BALIKPAPAN, KOMPAS.com – Polemik kenaikan drastis Pajak Bumi dan Bangunan (PBB) di Balikpapan, Kalimantan Timur, kembali mencuat.
Setelah kasus Arif Wardhana yang sempat viral karena tagihan PBB melonjak 3.000 persen, kini giliran Eky, warga Kelurahan Manggar, Jalan Proklamasi, yang mengeluhkan hal serupa.
Tanah seluas 4,3 hektar milik orang tuanya yang selama ini digunakan untuk berkebun, tiba-tiba terkena tagihan PBB sebesar Rp 6,2 juta pada 2025. Padahal, setiap tahun sebelumnya keluarga Eky hanya membayar sekitar Rp 600.000.
“Biasanya bayar PBB sekitar enam ratus ribuan. Begitu dapat SPPT tahun ini, langsung kaget karena jadi Rp 6,2 juta. Orangtua saya yang pensiunan hanya bisa melongo," kata Eky kepada Kompas.com, Selasa (26/8/2025).
"Selama ini bayarnya dari hasil kebun kecil-kecilan, jadi berat sekali (jika naik 1000 persen),” sambungnya.
Baca juga: Warga Balikpapan Kaget Tagihan PBB Melonjak 3.000 Persen, Pemkot Akhirnya Tunda Kenaikan
Menurut Eky, kenaikan itu tidak pernah didahului sosialisasi dari pemerintah. Surat PBB baru diketahui setelah dibagikan ketua RT ke rumah orang tuanya.
“Tidak ada pemberitahuan sebelumnya. Tiba-tiba naik drastis. Kalau ada sosialisasi mungkin orang tua saya bisa siap-siap. Ini tahu-tahu tagihannya sampai enam juta lebih,” ujarnya.
Ia memastikan tidak ada tunggakan yang menyebabkan denda menumpuk.
Bahkan, saat ia dan keluarga mengklarifikasi ke Dinas Pendapatan Daerah (Dispenda), petugas membenarkan bahwa kenaikan memang berasal dari penyesuaian Nilai Jual Objek Pajak (NJOP).
Meski begitu, Eky mengaku belum membayar tagihan itu. Ia masih menunggu kejelasan, apalagi sempat beredar kabar bahwa pemerintah kota akan memberikan keringanan.
“Jatuh temponya 30 September. Kami masih menunggu, mudah-mudahan ada diskon atau kebijakan baru,” katanya.
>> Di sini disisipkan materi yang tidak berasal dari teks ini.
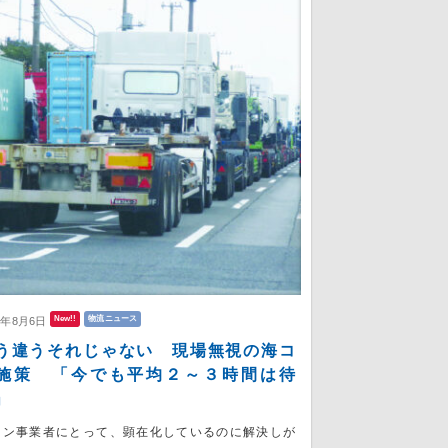
New!!
物流ニュース
6年8月6日
う違うそれじゃない 現場無視の海コ
施策 「今でも平均２～３時間は待
」
コン事業者にとって、顕在化しているのに解決しが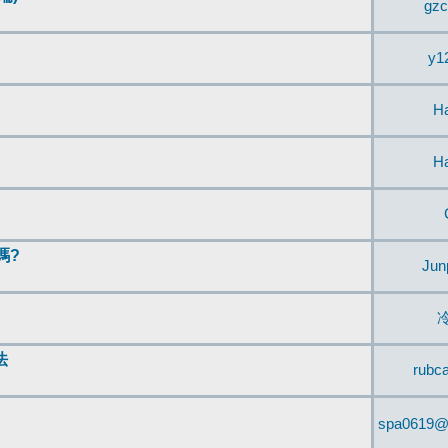
gzc
y1
H
H
嗎?
Jun
法
rubc
spa0619@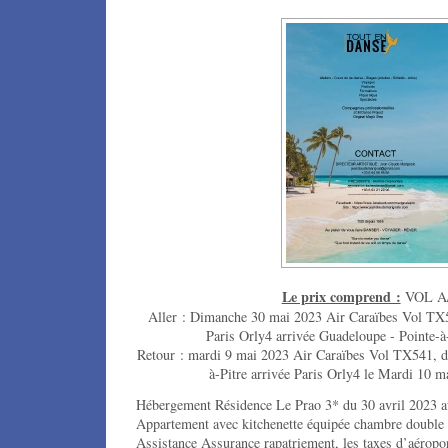
Le prix comprend :
VOL A
Aller : Dimanche 30 mai 2023 Air Caraïbes Vol TX5
Paris Orly4 arrivée Guadeloupe - Pointe-à
Retour : mardi 9 mai 2023 Air Caraïbes Vol TX541, d
à-Pitre arrivée Paris Orly4 le Mardi 10
Hébergement Résidence Le Prao 3* du 30 avril 2023 a
Appartement avec kitchenette équipée chambre double
Assistance Assurance rapatriement, les taxes d’aéroport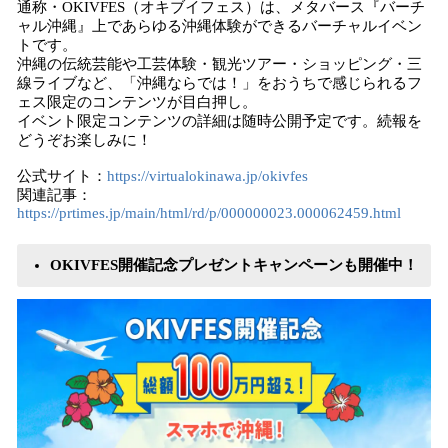
通称・OKIVFES（オキブイフェス）は、メタバース『バーチ
ャル沖縄』上であらゆる沖縄体験ができるバーチャルイベン
トです。
沖縄の伝統芸能や工芸体験・観光ツアー・ショッピング・三
線ライブなど、「沖縄ならでは！」をおうちで感じられるフ
ェス限定のコンテンツが目白押し。
イベント限定コンテンツの詳細は随時公開予定です。続報を
どうぞお楽しみに！
公式サイト：
https://virtualokinawa.jp/okivfes
関連記事：
https://prtimes.jp/main/html/rd/p/000000023.000062459.html
OKIVFES開催記念プレゼントキャンペーンも開催中！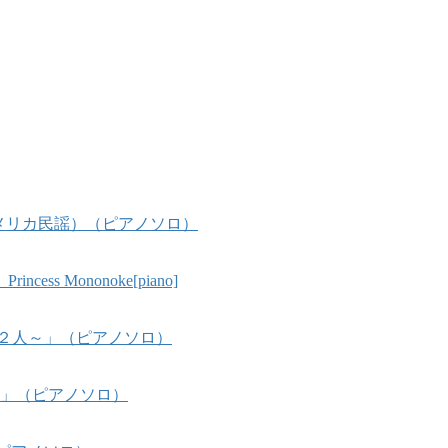
（アメリカ民謡）（ピアノソロ）
Mononoke[piano]
２人～」（ピアノソロ）
ん2」（ピアノソロ）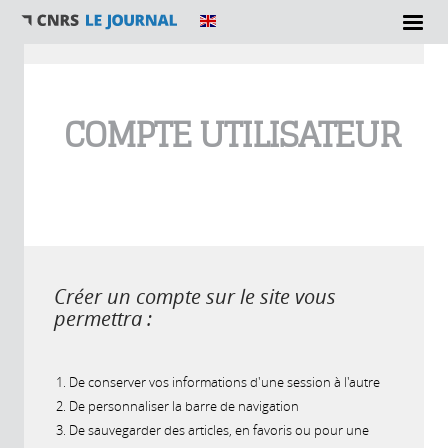
Vous êtes ici
COMPTE UTILISATEUR
Créer un compte sur le site vous
permettra :
De conserver vos informations d'une session à l'autre
De personnaliser la barre de navigation
De sauvegarder des articles, en favoris ou pour une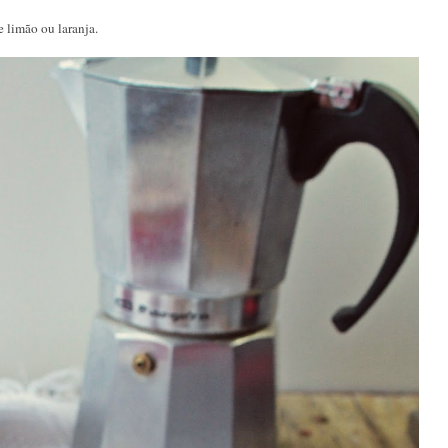
e limão ou laranja.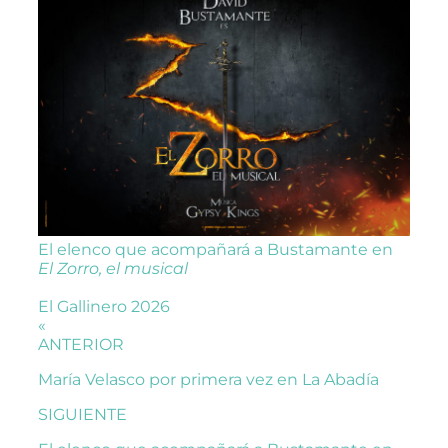
El elenco que acompañará a Bustamante en
El Zorro, el musical
El Gallinero 2026
«
ANTERIOR
María Velasco por primera vez en La Abadía
SIGUIENTE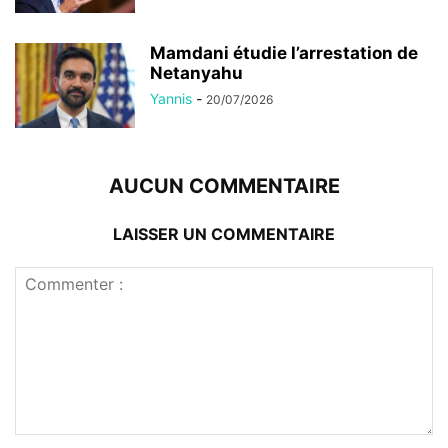
Mamdani étudie l’arrestation de
Netanyahu
Yannis
-
20/07/2026
AUCUN COMMENTAIRE
LAISSER UN COMMENTAIRE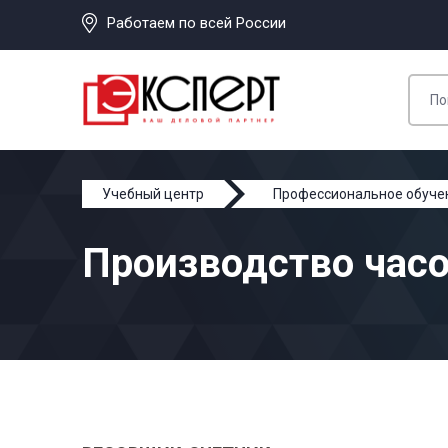
Работаем по всей России
Учебный центр
Профессиональное обуче
Производство часо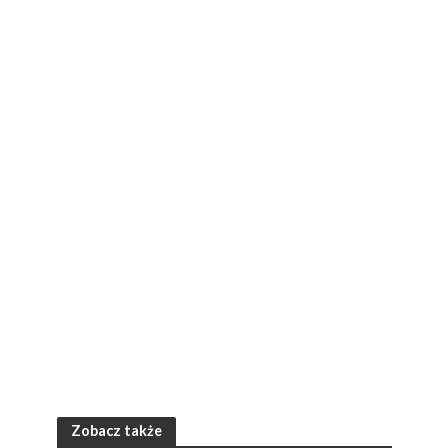
Zobacz także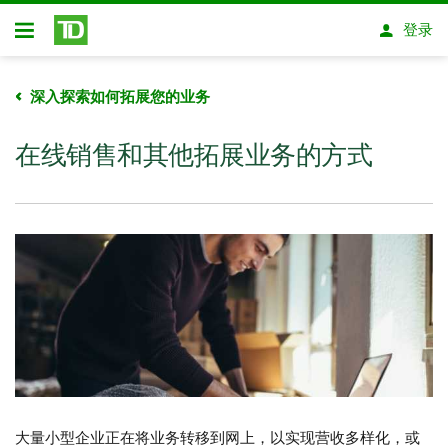
跳转到主要内容
登录
开放式房屋贷款
深入探索如何拓展您的业务
在线销售和其他拓展业务的方式
大量小型企业正在将业务转移到网上，以实现营收多样化，或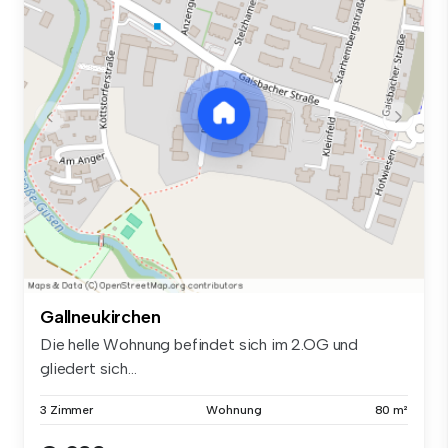
Gallneukirchen
Die helle Wohnung befindet sich im 2.OG und
gliedert sich...
3 Zimmer
Wohnung
80 m²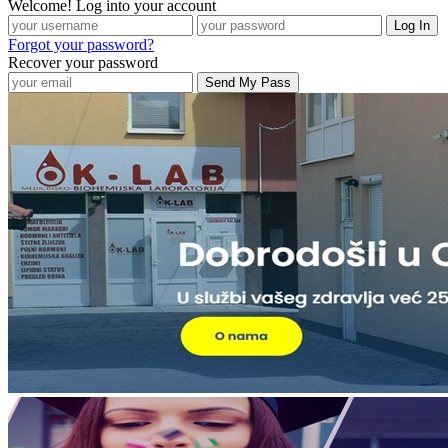
Welcome! Log into your account
Forgot your password?
Recover your password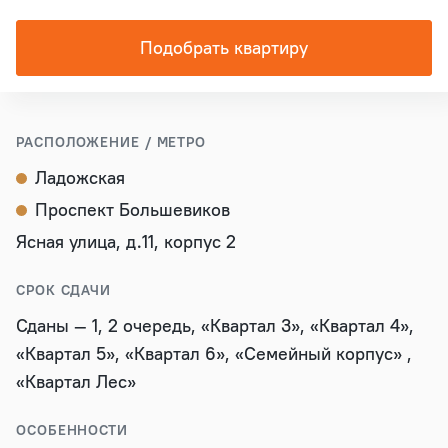
Подобрать квартиру
РАСПОЛОЖЕНИЕ / МЕТРО
Ладожская
Проспект Большевиков
Ясная улица, д.11, корпус 2
СРОК СДАЧИ
Сданы — 1, 2 очередь, «Квартал 3», «Квартал 4»,
«Квартал 5», «Квартал 6», «Семейный корпус» ,
«Квартал Лес»
ОСОБЕННОСТИ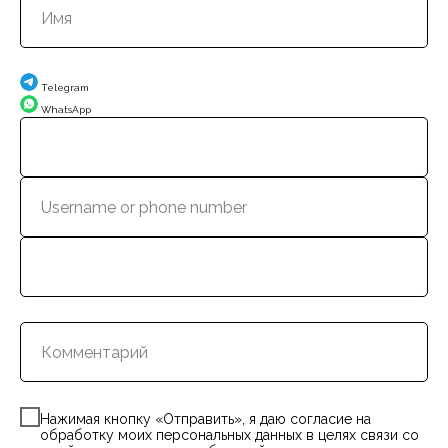
Telegram
WhatsApp
Нажимая кнопку «Отправить», я даю согласие на
обработку моих персональных данных в целях связи со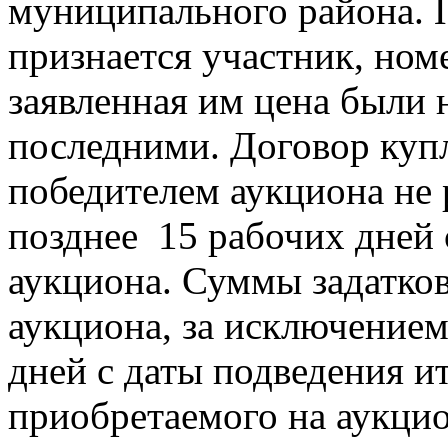
муниципального района. 
признается участник, ном
заявленная им цена были
последними. Договор куп
победителем аукциона не 
позднее 15 рабочих дней 
аукциона. Суммы задатко
аукциона, за исключением 
дней с даты подведения и
приобретаемого на аукци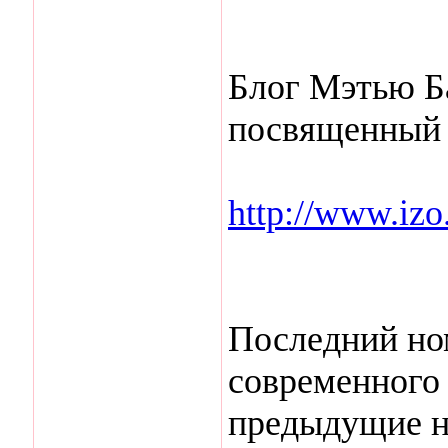
Блог Мэтью Б
посвященный 
http://www.izo
Последний но
современного 
предыдущие н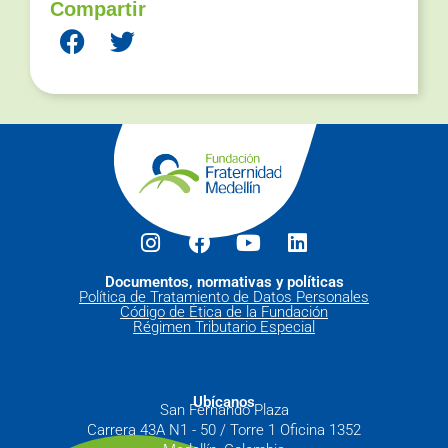
Compartir
Documentos, normativas y políticas
Política de Tratamiento de Datos Personales
Código de Ética de la Fundación
Régimen Tributario Especial
Ubícanos
San Fernando Plaza
Carrera 43A N1 - 50 / Torre 1 Oficina 1352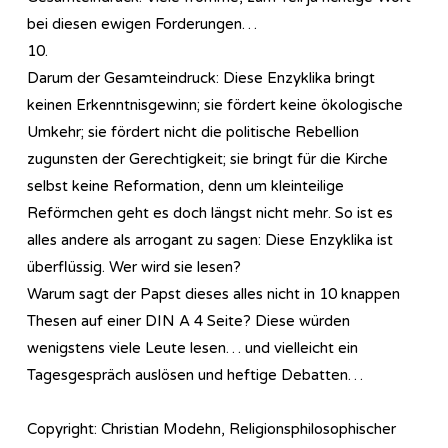
bei diesen ewigen Forderungen…
10.
Darum der Gesamteindruck: Diese Enzyklika bringt
keinen Erkenntnisgewinn; sie fördert keine ökologische
Umkehr; sie fördert nicht die politische Rebellion
zugunsten der Gerechtigkeit; sie bringt für die Kirche
selbst keine Reformation, denn um kleinteilige
Reförmchen geht es doch längst nicht mehr. So ist es
alles andere als arrogant zu sagen: Diese Enzyklika ist
überflüssig. Wer wird sie lesen?
Warum sagt der Papst dieses alles nicht in 10 knappen
Thesen auf einer DIN A 4 Seite? Diese würden
wenigstens viele Leute lesen… und vielleicht ein
Tagesgespräch auslösen und heftige Debatten…
Copyright: Christian Modehn, Religionsphilosophischer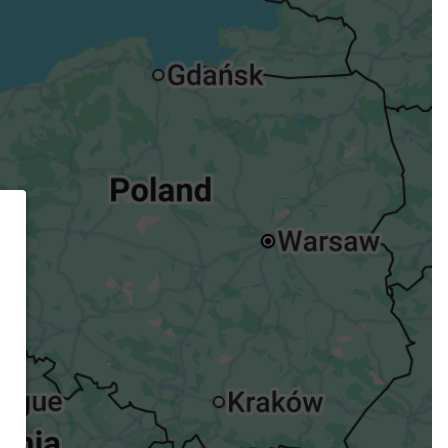
ügst.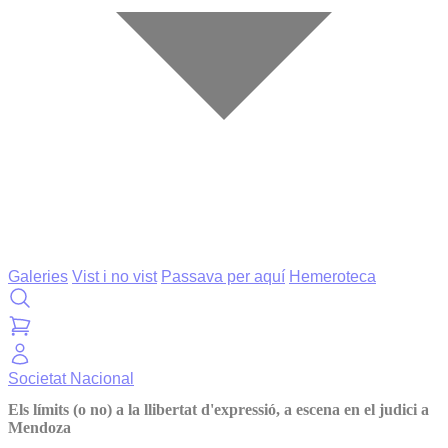
Galeries
Vist i no vist
Passava per aquí
Hemeroteca
Societat
Nacional
Els límits (o no) a la llibertat d'expressió, a escena en el judici a
Mendoza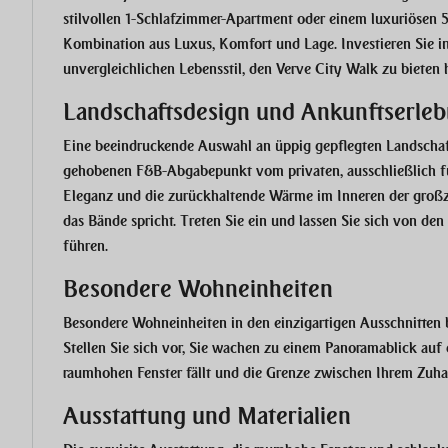
stilvollen 1-Schlafzimmer-Apartment oder einem luxuriösen 
Kombination aus Luxus, Komfort und Lage. Investieren Sie in
unvergleichlichen Lebensstil, den Verve City Walk zu bieten h
Landschaftsdesign und Ankunftserleb
Eine beeindruckende Auswahl an üppig gepflegten Landschaf
gehobenen F&B-Abgabepunkt vom privaten, ausschließlich f
Eleganz und die zurückhaltende Wärme im Inneren der großz
das Bände spricht. Treten Sie ein und lassen Sie sich von d
führen.
Besondere Wohneinheiten
Besondere Wohneinheiten in den einzigartigen Ausschnitten
Stellen Sie sich vor, Sie wachen zu einem Panoramablick auf
raumhohen Fenster fällt und die Grenze zwischen Ihrem Zuha
Ausstattung und Materialien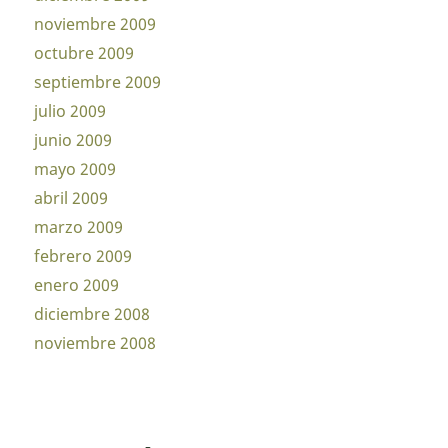
noviembre 2009
octubre 2009
septiembre 2009
julio 2009
junio 2009
mayo 2009
abril 2009
marzo 2009
febrero 2009
enero 2009
diciembre 2008
noviembre 2008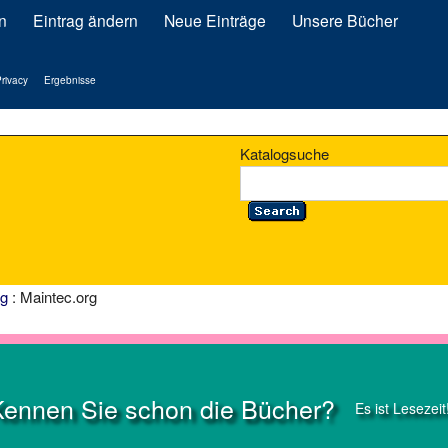
n
Eintrag ändern
Neue Einträge
Unsere Bücher
rivacy
Ergebnisse
Katalogsuche
ng
: Maintec.org
Kennen Sie schon die Bücher?
Es ist Lesezeit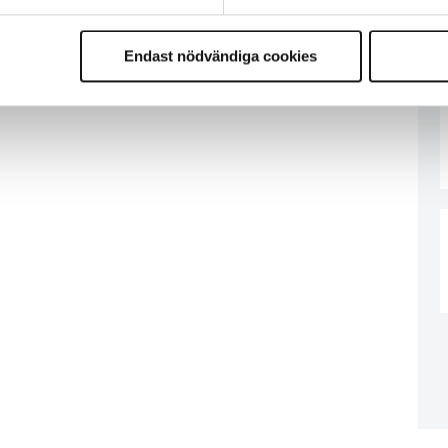
Endast nödvändiga cookies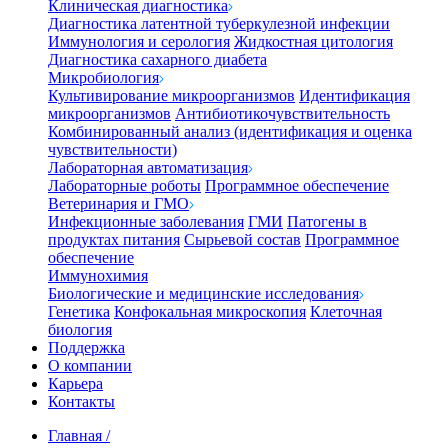
Клиническая диагностика
Диагностика латентной туберкулезной инфекции
Иммунология и серология
Жидкостная цитология
Диагностика сахарного диабета
Микробиология
Культивирование микроорганизмов
Идентификация
микроорганизмов
Антибиотикочувствительность
Комбинированный анализ (идентификация и оценка
чувствительности)
Лабораторная автоматизация
Лабораторные роботы
Программное обеспечение
Ветеринария и ГМО
Инфекционные заболевания
ГМИ
Патогены в
продуктах питания
Сырьевой состав
Программное
обеспечение
Иммунохимия
Биологические и медицинские исследования
Генетика
Конфокальная микроскопия
Клеточная
биология
Поддержка
О компании
Карьера
Контакты
Главная
/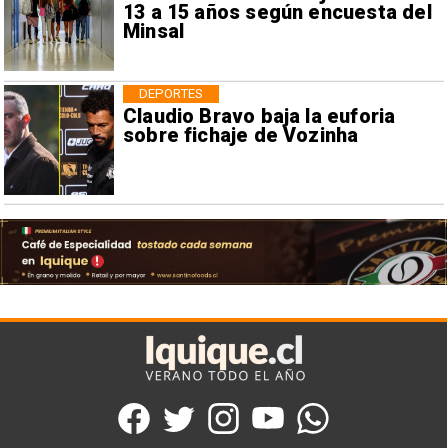
13 a 15 años según encuesta del
Minsal
DEPORTES
Claudio Bravo baja la euforia
sobre fichaje de Vozinha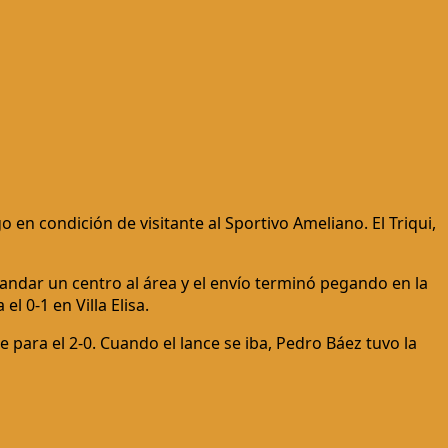
en condición de visitante al Sportivo Ameliano. El Triqui,
andar un centro al área y el envío terminó pegando en la
 0-1 en Villa Elisa.
 para el 2-0. Cuando el lance se iba, Pedro Báez tuvo la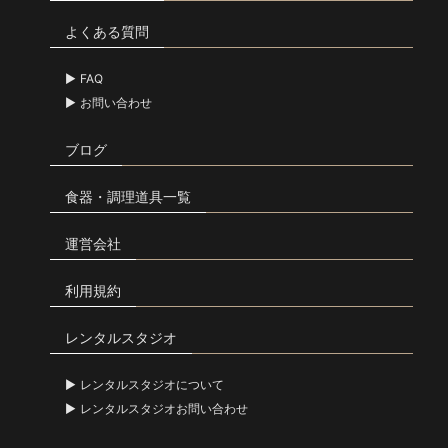
よくある質問
FAQ
お問い合わせ
ブログ
食器・調理道具一覧
運営会社
利用規約
レンタルスタジオ
レンタルスタジオについて
レンタルスタジオお問い合わせ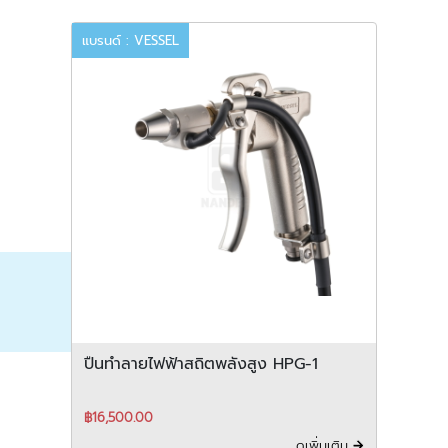
แบรนด์ : VESSEL
ปืนทำลายไฟฟ้าสถิตพลังสูง HPG-1
฿16,500.00
ดูเพิ่มเติม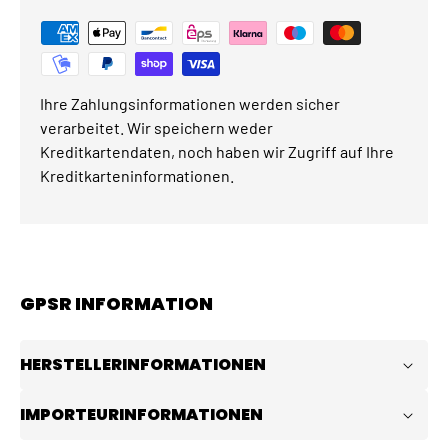
Ihre Zahlungsinformationen werden sicher
verarbeitet. Wir speichern weder
Kreditkartendaten, noch haben wir Zugriff auf Ihre
Kreditkarteninformationen.
GPSR INFORMATION
HERSTELLERINFORMATIONEN
IMPORTEURINFORMATIONEN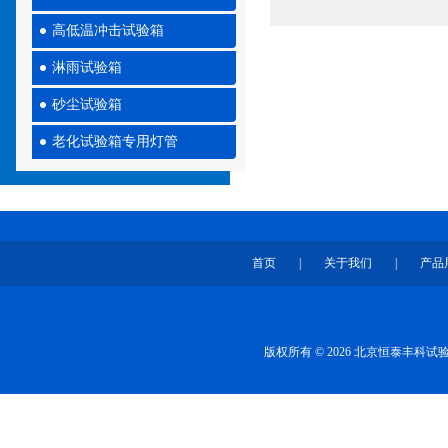
高低温冲击试验箱
淋雨试验箱
砂尘试验箱
老化试验箱专用灯管
首页
|
关于我们
|
产品
版权所有 © 2026 北京恒泰丰科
Baca juga: Setelah Demo Diwarnai Kericuhan, Pemkab Bone Tunda Kenaikan PBB 300 Persen
Orang tua Eky yang sehari-hari berkebun buah-buahan seperti durian, rambutan, hingga cempedak, jelas keberatan dengan lonjakan tersebut.
“Harapan kami, ya kalaupun naik, jangan sampai 1.000 persen. Minimal bertahap. Kalau bisa kembali ke tarif lama, atau naiknya tidak signifikan. Karena orang tua saya pensiunan, penghasilan hanya dari kebun,” kata Eky.
“Pemerintah seharusnya bijak, apalagi banyak orang tua yang hanya mengandalkan kebun untuk hidup,” sambungnya.
Keluhan Eky bukan yang pertama. Sebelumnya, kasus serupa dialami Arif Wardhana, warga Balikpapan Utara.